**WORK TO COMPLETE:** In the copy, include no images. Reproduce the entries exactly.

**SOURCE DATA:**
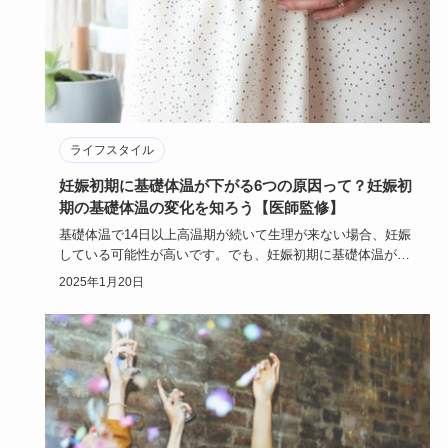
ライフスタイル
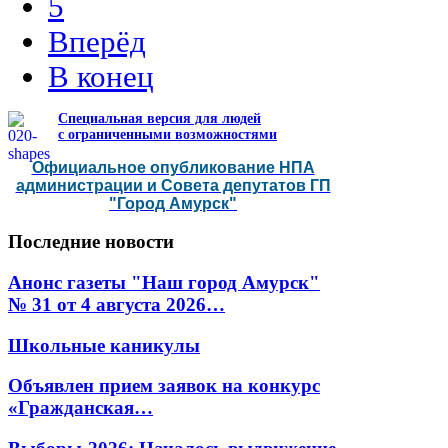
5
Вперёд
В конец
Специальная версия для людей
с ограниченными возможностями
Официальное опубликование НПА
администрации и Совета депутатов ГП
"Город Амурск"
Последние
новости
Анонс газеты "Наш город Амурск"
№ 31 от 4 августа 2026…
Школьные каникулы
Объявлен прием заявок на конкурс
«Гражданская…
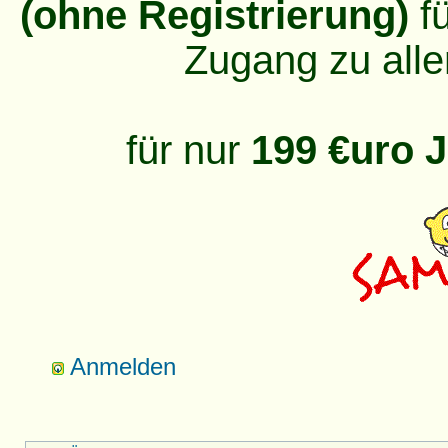
(ohne Registrierung)
fü
Zugang zu alle
für nur
199 €uro J
Anmelden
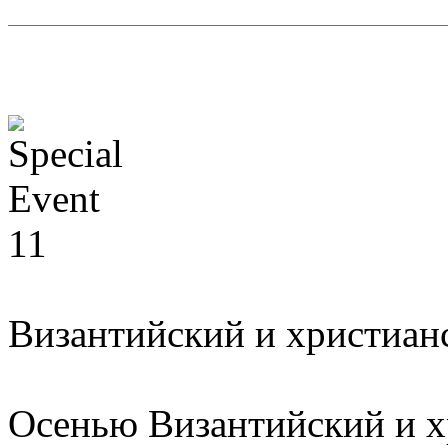
Византийский и христиан
Осенью Византийский и 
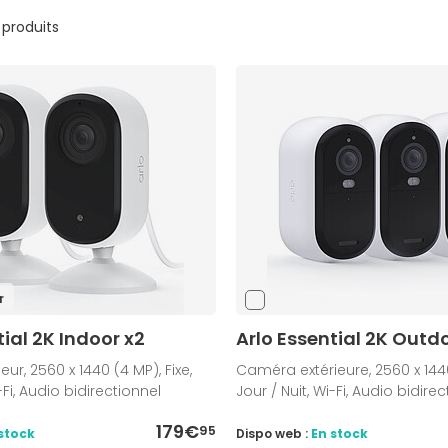
 produits
r
tial 2K Indoor x2
Arlo Essential 2K Outd
ur, 2560 x 1440 (4 MP), Fixe,
Caméra extérieure, 2560 x 1440 
-Fi, Audio bidirectionnel
Jour / Nuit, Wi-Fi, Audio bidire
179€
95
stock
Dispo web :
En stock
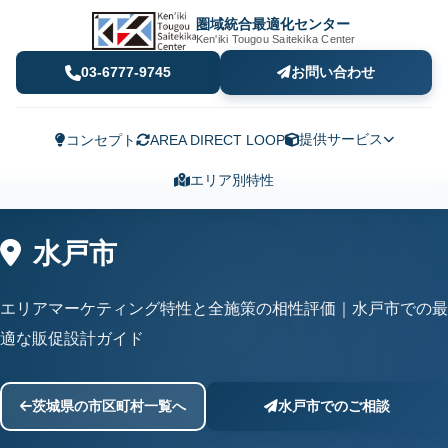
圏域統合最適化センター
Ken'iki Tougou Saitekika Center
03-6777-9745
お問い合わせ
提供サービス
コンセプト
AREA DIRECT LOOP
エリア別特性
水戸市
エリアマーケティング特性と全施策の相性評価｜水戸市での最
適な販促設計ガイド
茨城県の市区町村一覧へ
水戸市でのご相談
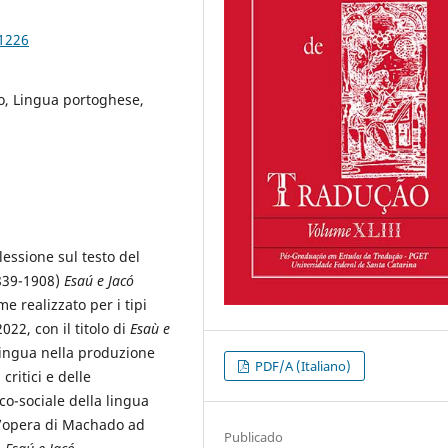
91226
to, Lingua portoghese,
lessione sul testo del
839-1908)
Esaú e Jacó
e realizzato per i tipi
22, con il titolo di
Esaù e
 lingua nella produzione
PDF/A (Italiano)
critici e delle
ico-sociale della lingua
l’opera di Machado ad
Publicado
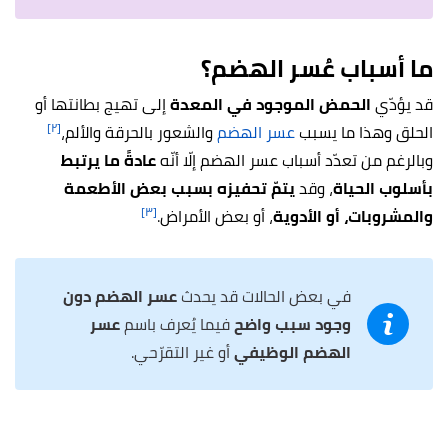
ما أسباب عُسر الهضم؟
قد يؤدّي
الحمض الموجود في المعدة
إلى تهيج بطانتها أو
[٢]
الحلق وهذا ما يسبب
عسر الهضم
والشعور بالحرقة والألم،
وبالرغم من تعدّد أسباب عسر الهضم إلّا أنّه
عادةً ما يرتبط
بأسلوب الحياة
، وقد
يتمّ تحفيزه بسبب بعض الأطعمة
[٣]
والمشروبات، أو الأدوية
، أو بعض الأمراض
.
في بعض الحالات قد يحدث
عسر الهضم دون
وجود سبب واضح
فيما يُعرف باسم
عسر
الهضم الوظيفي
أو غير التقرّحي.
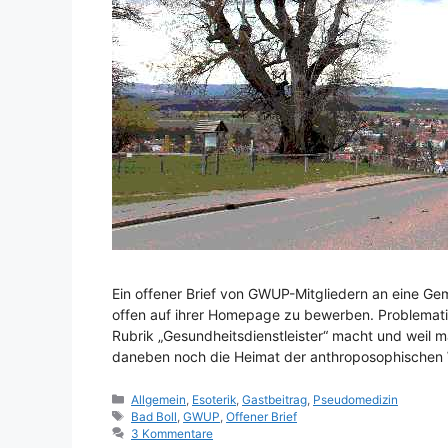
Ein offener Brief von GWUP-Mitgliedern an eine Ge
offen auf ihrer Homepage zu bewerben. Problematis
Rubrik „Gesundheitsdienstleister“ macht und weil ma
daneben noch die Heimat der anthroposophischen 
Kategorien
Allgemein
,
Esoterik
,
Gastbeitrag
,
Pseudomedizin
Schlagwörter
Bad Boll
,
GWUP
,
Offener Brief
3 Kommentare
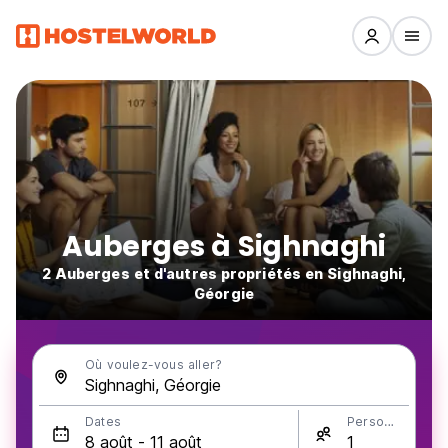
Auberges à Sighnaghi
2 Auberges et d'autres propriétés en Sighnaghi,
Géorgie
Où voulez-vous aller?
Dates
Personnes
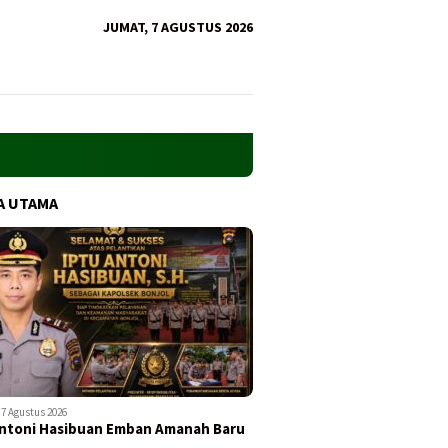
JUMAT, 7 AGUSTUS 2026
A UTAMA
7 Agustus 2026
ntoni Hasibuan Emban Amanah Baru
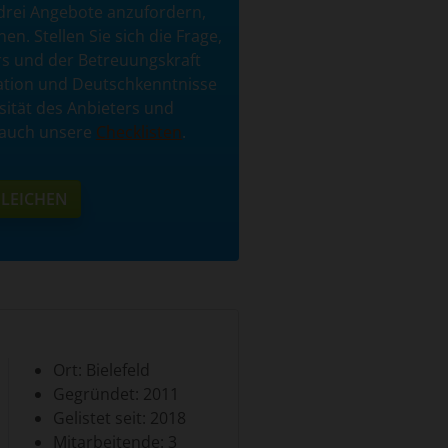
drei Angebote anzufordern,
n. Stellen Sie sich die Frage,
rs und der Betreuungskraft
ikation und Deutschkenntnisse
sität des Anbieters und
 auch unsere
Checklisten
.
LEICHEN
Ort: Bielefeld
Gegründet: 2011
Gelistet seit: 2018
Mitarbeitende: 3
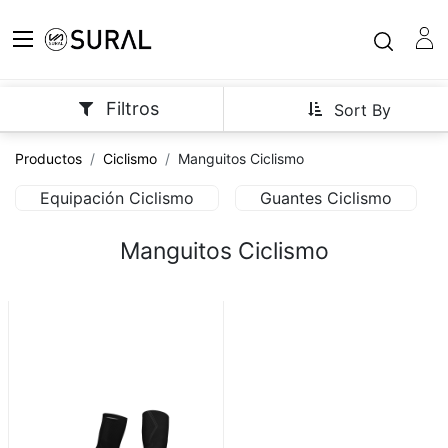
Filtros
Sort By
Productos
Ciclismo
Manguitos Ciclismo
Equipación Ciclismo
Guantes Ciclismo
Manguitos Ciclismo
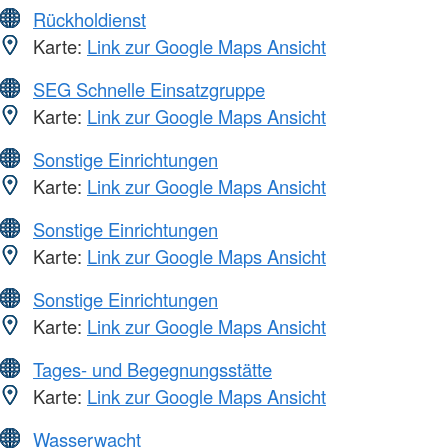
Rückholdienst
Karte:
Link zur Google Maps Ansicht
SEG Schnelle Einsatzgruppe
Karte:
Link zur Google Maps Ansicht
Sonstige Einrichtungen
Karte:
Link zur Google Maps Ansicht
Sonstige Einrichtungen
Karte:
Link zur Google Maps Ansicht
Sonstige Einrichtungen
Karte:
Link zur Google Maps Ansicht
Tages- und Begegnungsstätte
Karte:
Link zur Google Maps Ansicht
Wasserwacht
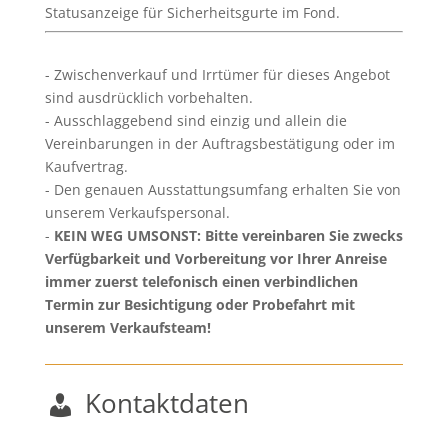
Statusanzeige für Sicherheitsgurte im Fond.
Zwischenverkauf und Irrtümer für dieses Angebot
sind ausdrücklich vorbehalten.
Ausschlaggebend sind einzig und allein die
Vereinbarungen in der Auftragsbestätigung oder im
Kaufvertrag.
Den genauen Ausstattungsumfang erhalten Sie von
unserem Verkaufspersonal.
KEIN WEG UMSONST: Bitte vereinbaren Sie zwecks
Verfügbarkeit und Vorbereitung vor Ihrer Anreise
immer zuerst telefonisch einen verbindlichen
Termin zur Besichtigung oder Probefahrt mit
unserem Verkaufsteam!
Kontaktdaten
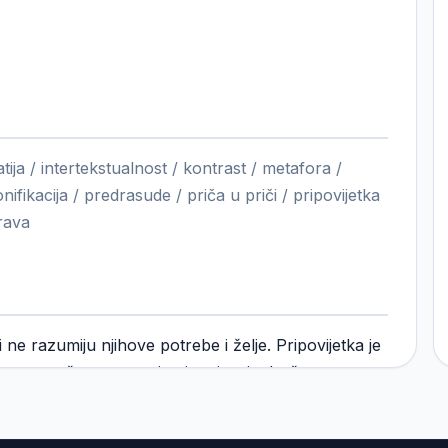
ija / intertekstualnost / kontrast / metafora /
nifikacija / predrasude / priča u priči / pripovijetka
prava
i ne razumiju njihove potrebe i želje. Pripovijetka je
bog toga što otvara pitanje utjecaja društva na
etne pojedincu svoje zakone, ko čini društvo, ko
o odstupi od njih itd. Bitno je da djeca prije nego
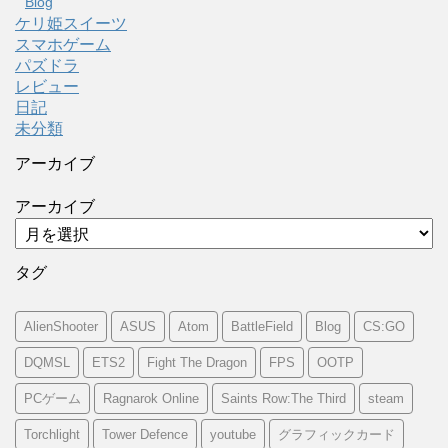
Blog
ケリ姫スイーツ
スマホゲーム
パズドラ
レビュー
日記
未分類
アーカイブ
アーカイブ
タグ
AlienShooter
ASUS
Atom
BattleField
Blog
CS:GO
DQMSL
ETS2
Fight The Dragon
FPS
OOTP
PCゲーム
Ragnarok Online
Saints Row:The Third
steam
Torchlight
Tower Defence
youtube
グラフィックカード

**SOLUTION BELOW:**
ライフスタイル
5
Вперёд
В конец
Специальная версия для людей
с ограниченными возможностями
Официальное опубликование НПА
администрации и Совета депутатов ГП
"Город Амурск"
Последние
новости
Анонс газеты "Наш город Амурск"
№ 31 от 4 августа 2026…
Школьные каникулы
Объявлен прием заявок на конкурс
«Гражданская…
(ohne Registrierung)
fü
Zugang zu alle
für nur
199 €uro J
Anmelden
Византийский и христиан
Осенью Византийский и 
 produits
r
tial 2K Indoor x2
Arlo Essential 2K Outd
ur, 2560 x 1440 (4 MP), Fixe,
Caméra extérieure, 2560 x 1440 
-Fi, Audio bidirectionnel
Jour / Nuit, Wi-Fi, Audio bidire
179€
95
stock
Dispo web :
En stock
圏域統合最適化センター
Ken'iki Tougou Saitekika Center
03-6777-9745
お問い合わせ
提供サービス
コンセプト
AREA DIRECT LOOP
エリア別特性
水戸市
エリアマーケティング特性と全施策の相性評価｜水戸市での最
適な販促設計ガイド
茨城県の市区町村一覧へ
水戸市でのご相談
91226
to, Lingua portoghese,
lessione sul testo del
839-1908)
Esaú e Jacó
e realizzato per i tipi
22, con il titolo di
Esaù e
 lingua nella produzione
PDF/A (Italiano)
critici e delle
ico-sociale della lingua
l’opera di Machado ad
Publicado
ما أسباب عُسر الهضم؟
قد يؤدّي
الحمض الموجود في المعدة
إلى تهيج بطانتها أو
[٢]
الحلق وهذا ما يسبب
عسر الهضم
والشعور بالحرقة والألم،
وبالرغم من تعدّد أسباب عسر الهضم إلّا أنّه
عادةً ما يرتبط
بأسلوب الحياة
، وقد
يتمّ تحفيزه بسبب بعض الأطعمة
[٣]
والمشروبات، أو الأدوية
، أو بعض الأمراض
.
في بعض الحالات قد يحدث
عسر الهضم دون
وجود سبب واضح
فيما يُعرف باسم
عسر
الهضم الوظيفي
أو غير التقرّحي.
Ein offener Brief von GWUP-Mitgliedern an eine Ge
offen auf ihrer Homepage zu bewerben. Problematis
Rubrik „Gesundheitsdienstleister“ macht und weil ma
daneben noch die Heimat der anthroposophischen 
Kategorien
Allgemein
,
Esoterik
,
Gastbeitrag
,
Pseudomedizin
Schlagwörter
Bad Boll
,
GWUP
,
Offener Brief
3 Kommentare
Auberges à Sighnaghi
2 Auberges et d'autres propriétés en Sighnaghi,
Géorgie
Où voulez-vous aller?
Dates
Personnes
JUMAT, 7 AGUSTUS 2026
A UTAMA
7 Agustus 2026
ntoni Hasibuan Emban Amanah Baru
drei Angebote anzufordern,
n. Stellen Sie sich die Frage,
rs und der Betreuungskraft
ikation und Deutschkenntnisse
sität des Anbieters und
 auch unsere
Checklisten
.
LEICHEN
Ort: Bielefeld
Gegründet: 2011
Gelistet seit: 2018
Mitarbeitende: 3
Filtros
Sort By
Productos
Ciclismo
Manguitos Ciclismo
Equipación Ciclismo
Guantes Ciclismo
Manguitos Ciclismo
Rückholdienst
Karte:
Link zur Google Maps Ansicht
SEG Schnelle Einsatzgruppe
Karte:
Link zur Google Maps Ansicht
Sonstige Einrichtungen
Karte:
Link zur Google Maps Ansicht
Sonstige Einrichtungen
Karte:
Link zur Google Maps Ansicht
Sonstige Einrichtungen
Karte:
Link zur Google Maps Ansicht
Tages- und Begegnungsstätte
Karte:
Link zur Google Maps Ansicht
Wasserwacht
Statusanzeige für Sicherheitsgurte im Fond.
Zwischenverkauf und Irrtümer für dieses Angebot
sind ausdrücklich vorbehalten.
Ausschlaggebend sind einzig und allein die
Vereinbarungen in der Auftragsbestätigung oder im
Kaufvertrag.
Den genauen Ausstattungsumfang erhalten Sie von
unserem Verkaufspersonal.
KEIN WEG UMSONST: Bitte vereinbaren Sie zwecks
Verfügbarkeit und Vorbereitung vor Ihrer Anreise
immer zuerst telefonisch einen verbindlichen
Termin zur Besichtigung oder Probefahrt mit
unserem Verkaufsteam!
Kontaktdaten
ija / intertekstualnost / kontrast / metafora /
nifikacija / predrasude / priča u priči / pripovijetka
prava
i ne razumiju njihove potrebe i želje. Pripovijetka je
bog toga što otvara pitanje utjecaja društva na
etne pojedincu svoje zakone, ko čini društvo, ko
o odstupi od njih itd. Bitno je da djeca prije nego
Blog
ケリ姫スイーツ
スマホゲーム
パズドラ
レビュー
日記
未分類
アーカイブ
アーカイブ
タグ
AlienShooter
ASUS
Atom
BattleField
Blog
CS:GO
DQMSL
ETS2
Fight The Dragon
FPS
OOTP
PCゲーム
Ragnarok Online
Saints Row:The Third
steam
Torchlight
Tower Defence
youtube
グラフィックカード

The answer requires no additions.